I’ve ran into the same problem. I solved this with a little go program which will login to pinboard and klick the actual “backup my bookmarks in legacy Netscape format” button – which works fine for me.

package main

import (
  "gopkg.in/headzoo/surf.v1"
  "os"
  "flag"
)

var username = flag.String("username", "", "pinboard username")
var password = flag.String("password", "", "pinboard password")

func main() {
  flag.Parse()

  bow := surf.NewBrowser()
  err := bow.Open("https://pinboard.in/")
  if err != nil {
    panic(err)
  }

  form, formErr := bow.Form("form[name=login]")
  if formErr != nil {
    panic(formErr)
  }

  form.Input("username", *username)
  form.Input("password", *password)
  if form.Submit() != nil {
    panic(err);
  }

  err = bow.Open("https://pinboard.in/export/format:html/")
  if err != nil {
    panic(err)
  }

  bow.Download(os.Stdout)
}
$ export GOPATH=.
$ go get gopkg.in/headzoo/surf.v1
$ go build src/aaron-fischer.net/fupin/main.go
$ ./fuPin -username=[USERNAME] -password=[PASSWORD] > bookmarks.html

Seems to work for me on the most recent master (ce257949b4468c77412c026b5987c3f37bad6443). 😃 Thanks a ton.

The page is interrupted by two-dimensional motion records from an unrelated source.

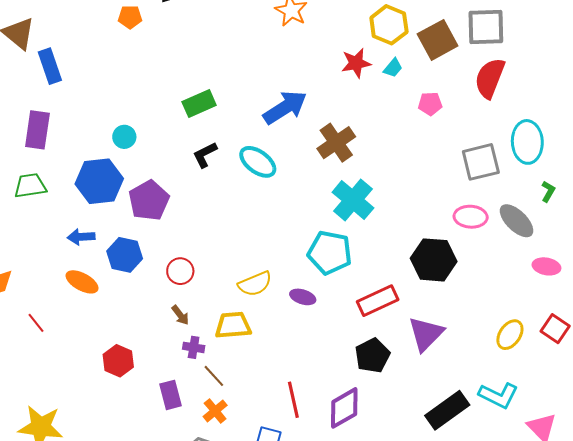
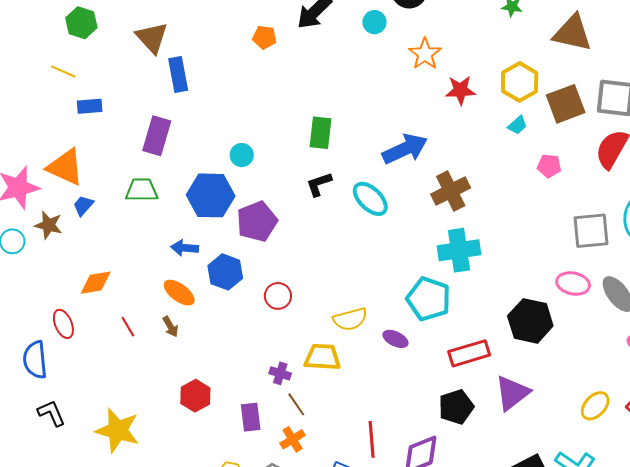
red star: (356, 63) -> (460, 90), moved
green rectangle: (199, 104) -> (320, 133), turned -68
cyan cross: (353, 200) -> (459, 250), turned 33
brown arrow: (180, 315) -> (170, 327), moved
red hexagon: (118, 361) -> (195, 396), moved

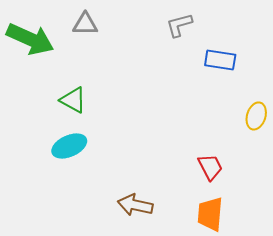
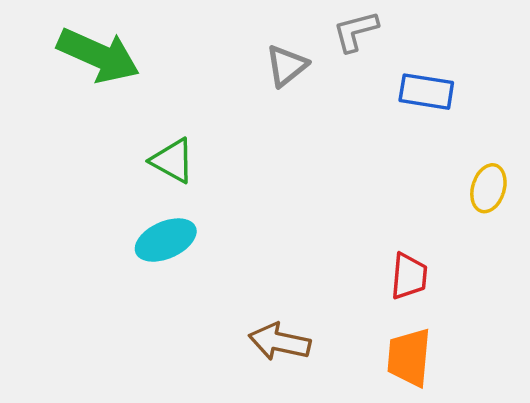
gray triangle: (85, 24) -> (287, 66), moved, turned -40
red trapezoid: (210, 167) -> (409, 276), turned 32

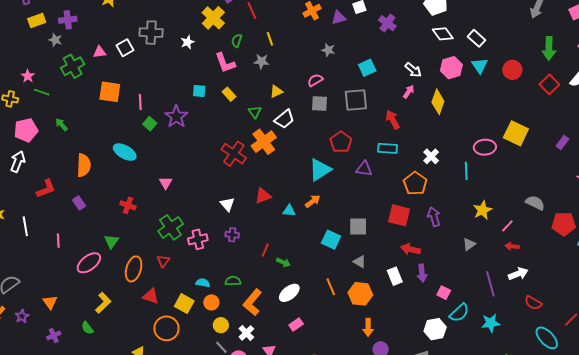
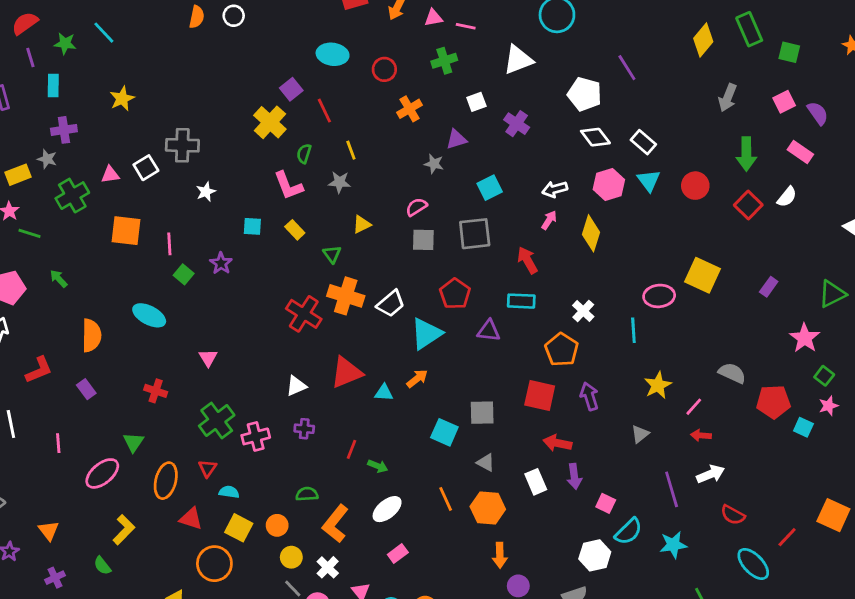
purple triangle: (339, 18) -> (456, 139), moved
yellow rectangle: (37, 21) -> (18, 175), moved
white star: (188, 42) -> (206, 192), moved
white arrow: (413, 70) -> (555, 189), turned 126
purple star: (176, 117) -> (221, 263), size x0.7
white trapezoid: (284, 119) -> (391, 304), moved
orange cross: (264, 142) -> (346, 296), turned -35
red triangle: (263, 196) -> (346, 373), size x1.4
white triangle: (227, 204) -> (296, 386), turned 49
cyan semicircle: (203, 283) -> (229, 492), moved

My original issue doesn’t seem to be the same problem that @f0086 is dealing with.

I am very sorry, but it does not work. You are using the wrong URLs. You need to use the URL in the <link></link> tag. I will have a look at this.

#123 seems related to this 😃

EDIT: Ok, I had a quick look at the code, but did not find a proper solution. The xml.etree.ElementTree component is not working as expected I think, but I am not a Python guy, so not sure about that. My setup (see above) works great for me, so I have no interest in spending an evening debugging this for now, sorry 😦 Maybe it is not worth it anyway, because of #123 ?!?